The biggest enemy of focus is multitasking — an unavoidable part of everyday life that our brains are actually quite bad at. “We’re much worse at processing multiple inputs than we think. When we’re shifting between different tasks, our brains are just playing catch up trying to fill in the blanks,” says Dr. Krystal. Shifting between stimuli so quickly — while essential sometimes — is murder on sustained concentration, and can lead to that frazzled, can’t-get-anything-done feeling that most of us know all too well.
Can medication help? Dr. Krystal says that there are “very few” examples of drugs that help our brains function better than they normally do in a rested state. Technically, amphetamines — a class of stimulants that are prescribed to treat people with ADD, ADHD, and sleep disorders — qualify as nootropics, but only if you have a condition that they are designed to help. (And even then, they don’t always work.) For most other people, they can help stave off tiredness, but they don’t enhance your cognitive ability — more likely, they make it worse.
Another drug that is sometimes touted for its (very questionable) nootropic benefits is Modafinil, which is widely considered to be the inspiration for the fictional, ability-enhancing pills that Bradley Cooper takes in Limitless. Also known as Provigil, it is prescribed to those with sleep disorders like narcolepsy to help them stay awake. Some people claim it also enhances cognitive function, but the jury is very much still out.

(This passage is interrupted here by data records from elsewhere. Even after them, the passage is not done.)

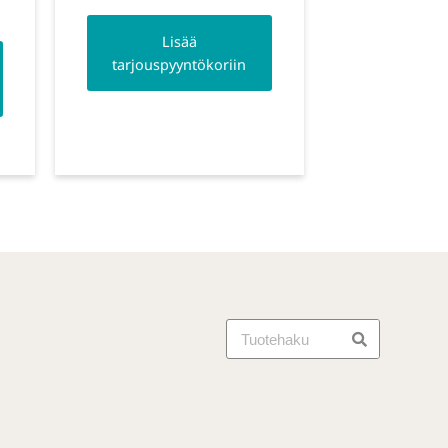
Lisää
tarjouspyyntökoriin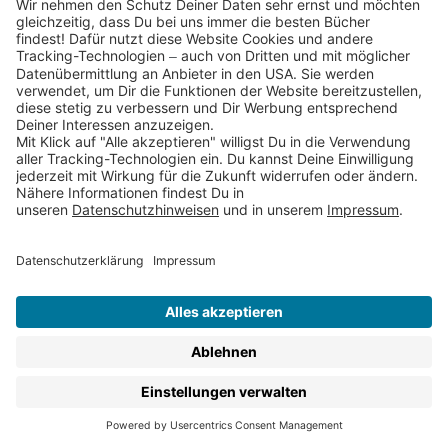
In den Thienemann Verlagen erscheinen Kinderbücher,
die Dein Kind mit christlichen Traditionen und anderen
Religionen vertraut machen. Aber auch Themen wie der
Umgang mit Gefühlen, die Frage nach dem Sinn des
Lebens und nach Werten im täglichen Miteinander
stehen im Mittelpunkt und werden mal nachdenklich,
mal unterhaltsam, aber immer spannend und liebevoll
illustriert für Kinder aufbereitet.
Geschrieben von erfahrenen ReligionspädagogInnen,
wie
Rainer Oberthür
,
Martin Polster
oder
Stephan Sigg
oder
Martina Steinkühler
, und illustriert von
renommierten
IllustratorInnen
, wie
Dagmar Geisler
,
Barbara Nascimbeni
und
Renate Seelig
lädt jedes
Buch auf diesen Seiten Dein Kind ein, die Welt des
Glaubens zu entdecken.
Durchstöbere:
Bibeln und Bibelgeschichten für Kinder
: In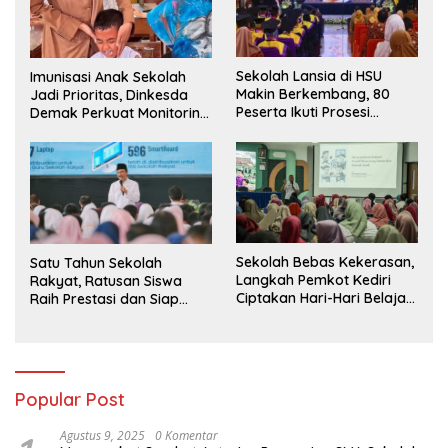
Sekolah Lansia di HSU
Imunisasi Anak Sekolah
Makin Berkembang, 80
Jadi Prioritas, Dinkesda
Peserta Ikuti Prosesi
Demak Perkuat Monitoring
Wisuda Tahun Ini
BIAS 2026
Sekolah Bebas Kekerasan,
Satu Tahun Sekolah
Langkah Pemkot Kediri
Rakyat, Ratusan Siswa
Ciptakan Hari-Hari Belajar
Raih Prestasi dan Siap
yang Gembira
Menatap Masa Depan
Popular Post
Agustus 9, 2025
0 Komentar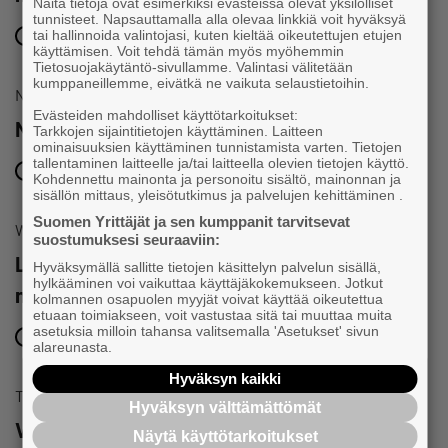
Näitä tietoja ovat esimerkiksi evästeissä olevat yksilölliset
tunnisteet. Napsauttamalla alla olevaa linkkiä voit hyväksyä
tai hallinnoida valintojasi, kuten kieltää oikeutettujen etujen
16.9.2026 klo 08:30 – 09:30
käyttämisen. Voit tehdä tämän myös myöhemmin
Tietosuojakäytäntö-sivullamme. Valintasi välitetään
kumppaneillemme, eivätkä ne vaikuta selaustietoihin.
Nuoret yrittäjät
Evästeiden mahdolliset käyttötarkoitukset:
Nuorten Yrittäjien risteily 2026
Tarkkojen sijaintitietojen käyttäminen. Laitteen
ominaisuuksien käyttäminen tunnistamista varten. Tietojen
tallentaminen laitteelle ja/tai laitteella olevien tietojen käyttö.
2.10.2026 klo 17:00 – 3.10.2026 klo 23:00
Kohdennettu mainonta ja personoitu sisältö, mainonnan ja
sisällön mittaus, yleisötutkimus ja palvelujen kehittäminen .
Suomen Yrittäjät ja sen kumppanit tarvitsevat
Webinaari
suostumuksesi seuraaviin:
Löydä julkiset kilpailutukset ja
Hyväksymällä sallitte tietojen käsittelyn palvelun sisällä,
hylkääminen voi vaikuttaa käyttäjäkokemukseen. Jotkut
niiden bisnesmahdollisuudet
kolmannen osapuolen myyjät voivat käyttää oikeutettua
etuaan toimiakseen, voit vastustaa sitä tai muuttaa muita
asetuksia milloin tahansa valitsemalla 'Asetukset' sivun
7.10.2026 klo 08:30 – 09:30
alareunasta.
Hyväksyn kaikki
Tapahtuma
Hyväksyn välttämättömät
Valtakunnalliset yrittäjäpäivät 2026
Näytä käyttötarkoitukset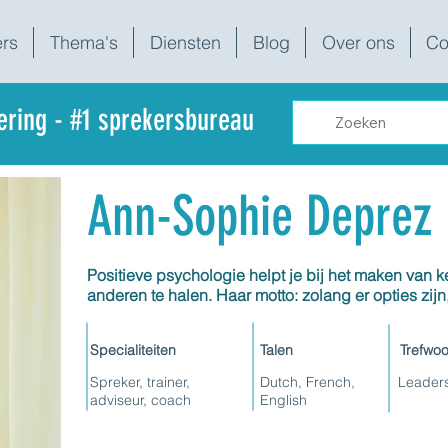
rs
Thema's
Diensten
Blog
Over ons
Co
dering - #1 sprekersbureau
Ann-Sophie Deprez
Positieve psychologie helpt je bij het maken van k
anderen te halen. Haar motto: zolang er opties zijn
Specialiteiten
Talen
Trefwo
Spreker, trainer,
Dutch, French,
Leaders
adviseur, coach
English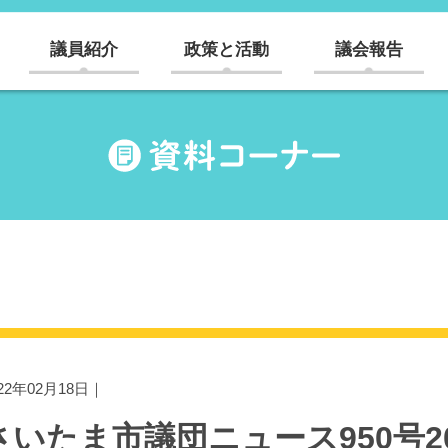
議員紹介
政策と活動
議会報告
022年02月18日｜
さいたま市議団ニュース950号202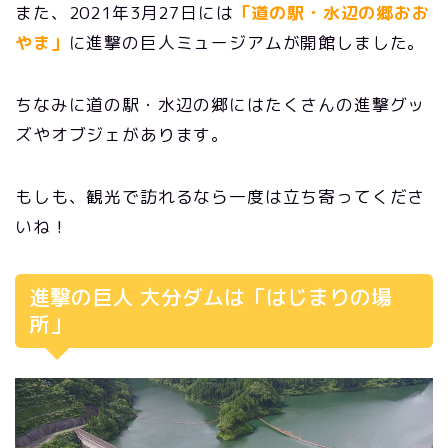
また、2021年3月27日には
「道の駅・水辺の郷おお
やま」
に進撃の巨人ミュージアムが開館しました。
ちなみに道の駅・水辺の郷にはたくさんの進撃グッ
ズやオブジェがあります。
もしも、観光で訪れるなら一度は立ち寄ってくださ
いね！
進撃の巨人 大分ダムは「はじまりの場
所」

“No drug has been demonstrated to improve cognitive function above baseline at a level that would be approved by the FDA,” Dr. Krystal explains.
As for those supplements I kept seeing? They are not regulated by the FDA, so what’s really in them is anyone’s guess — and the FDA and FTC have sent numerous warning letters to supplement manufacturers that claim nootropic benefits. “These over-the-counter options are not held to the standard of effectiveness that a prescription drug would be,” confirms Dr. Krystal. The so-called herbal nootropics usually include ingredients like ginkgo biloba, Lion’s Mane mushroom and panax ginseng, all of which have roots in ancient medical practices but have not been proven effective in any clinical trials.
Ultimately, the dream of nootropics is a symptom of what Dr. Krystal called “the modern pandemic” of stress. “We all want to be more effective, more efficient, to process information more rapidly and to have better access to the information that we’ve learned to be most fully ourselves all the time,” he says. “But we also feel the need to work hours that are too long without a break, and then we also want to have a life outside of work, so we stay up too late.”
Long story short, if you don’t have a diagnosed disorder — or even if you do! — no drug is a substitute for a good night’s sleep and a healthy lifestyle. “A lot of what we think of as good for our bodies — such as exercise, healthy diet, getting enough sleep, and dealing with stress in a constructive way through counseling, meditation, therapy, and medication if necessary — is also taking care of our minds,” Dr. Krystal notes. “These things get us pretty close to optimal function.”
However, if you’re concerned with your lack of attention span or powers of recall, Dr. Krystal recommends speaking to your doctor. These issues can sometimes be linked with hormonal or mental health issues. “If you’re struggling at all, that’s a sign you need help, whatever it may be,” he says. “We like to categorize things as either mental or physical problems, but often, it’s a little of both.”